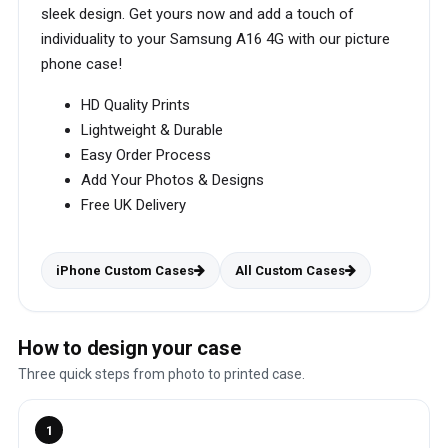
sleek design. Get yours now and add a touch of
individuality to your Samsung A16 4G with our picture
phone case!
HD Quality Prints
Lightweight & Durable
Easy Order Process
Add Your Photos & Designs
Free UK Delivery
iPhone Custom Cases
All Custom Cases
How to design your case
Three quick steps from photo to printed case.
1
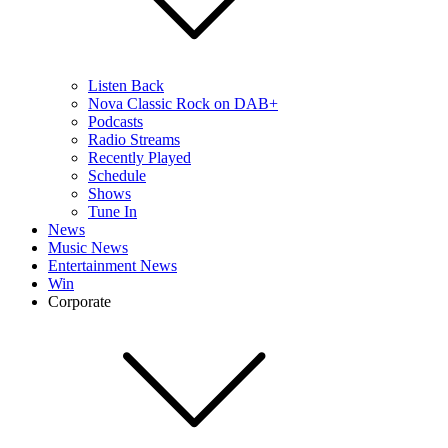
Listen Back
Nova Classic Rock on DAB+
Podcasts
Radio Streams
Recently Played
Schedule
Shows
Tune In
News
Music News
Entertainment News
Win
Corporate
——
**EXERCISE**
State how many lines of the material above contain the word "Custom". Say nothing else.

**SOLVED PROBLEM**
2